> Activity:
Reproduce verbatim the lines of the material below, starting at the line with "is (290, 2576)." and ending at the line with "The height and width of the screenshot is (2576, 388).", both inclusive; skip the rest.

> Data records:

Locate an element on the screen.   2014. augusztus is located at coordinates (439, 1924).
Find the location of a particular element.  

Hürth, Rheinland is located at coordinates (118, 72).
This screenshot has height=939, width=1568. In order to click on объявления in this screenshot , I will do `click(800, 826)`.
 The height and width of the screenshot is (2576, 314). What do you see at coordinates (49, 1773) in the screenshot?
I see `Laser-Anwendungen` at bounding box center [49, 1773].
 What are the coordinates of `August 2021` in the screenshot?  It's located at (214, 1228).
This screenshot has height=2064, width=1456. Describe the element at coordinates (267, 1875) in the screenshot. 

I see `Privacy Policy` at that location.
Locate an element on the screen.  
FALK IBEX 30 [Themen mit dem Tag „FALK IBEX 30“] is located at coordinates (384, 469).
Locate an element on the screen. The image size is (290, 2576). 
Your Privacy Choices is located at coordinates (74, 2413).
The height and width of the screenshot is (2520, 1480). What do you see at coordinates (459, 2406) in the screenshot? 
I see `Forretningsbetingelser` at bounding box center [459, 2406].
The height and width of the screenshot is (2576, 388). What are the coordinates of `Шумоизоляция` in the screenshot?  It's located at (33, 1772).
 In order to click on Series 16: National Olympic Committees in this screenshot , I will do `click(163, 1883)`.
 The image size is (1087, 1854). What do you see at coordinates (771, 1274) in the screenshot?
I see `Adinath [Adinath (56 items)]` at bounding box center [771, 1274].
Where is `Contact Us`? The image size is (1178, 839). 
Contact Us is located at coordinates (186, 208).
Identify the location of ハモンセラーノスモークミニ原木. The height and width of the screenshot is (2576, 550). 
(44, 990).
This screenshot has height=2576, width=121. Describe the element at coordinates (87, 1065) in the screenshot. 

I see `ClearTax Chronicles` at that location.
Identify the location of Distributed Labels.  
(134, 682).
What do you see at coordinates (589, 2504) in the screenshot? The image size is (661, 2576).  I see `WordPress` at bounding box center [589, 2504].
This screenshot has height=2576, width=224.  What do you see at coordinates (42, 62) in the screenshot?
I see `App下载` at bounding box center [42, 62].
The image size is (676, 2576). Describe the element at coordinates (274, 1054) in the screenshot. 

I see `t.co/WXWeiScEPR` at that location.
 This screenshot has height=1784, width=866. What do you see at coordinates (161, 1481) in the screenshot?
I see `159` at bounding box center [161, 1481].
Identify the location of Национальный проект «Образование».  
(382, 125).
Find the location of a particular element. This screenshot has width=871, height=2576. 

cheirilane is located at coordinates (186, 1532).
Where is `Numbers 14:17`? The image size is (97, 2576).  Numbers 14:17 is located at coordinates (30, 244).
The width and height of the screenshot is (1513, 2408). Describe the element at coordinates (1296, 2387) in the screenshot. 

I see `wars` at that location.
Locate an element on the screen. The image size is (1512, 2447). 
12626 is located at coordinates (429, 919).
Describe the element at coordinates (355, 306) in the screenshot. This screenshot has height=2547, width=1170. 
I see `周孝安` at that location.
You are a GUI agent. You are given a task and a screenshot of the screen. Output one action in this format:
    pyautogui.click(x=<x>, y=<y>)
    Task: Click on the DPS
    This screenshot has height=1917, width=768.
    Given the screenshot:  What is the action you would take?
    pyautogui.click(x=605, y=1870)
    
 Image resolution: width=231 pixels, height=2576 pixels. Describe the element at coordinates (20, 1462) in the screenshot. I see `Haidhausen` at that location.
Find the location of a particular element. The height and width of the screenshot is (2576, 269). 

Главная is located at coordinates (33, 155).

> The completed task:
Locate an element on the screen. The image size is (290, 2576). 
Your Privacy Choices is located at coordinates (74, 2413).
The height and width of the screenshot is (2520, 1480). What do you see at coordinates (459, 2406) in the screenshot? 
I see `Forretningsbetingelser` at bounding box center [459, 2406].
The height and width of the screenshot is (2576, 388). What are the coordinates of `Шумоизоляция` in the screenshot?  It's located at (33, 1772).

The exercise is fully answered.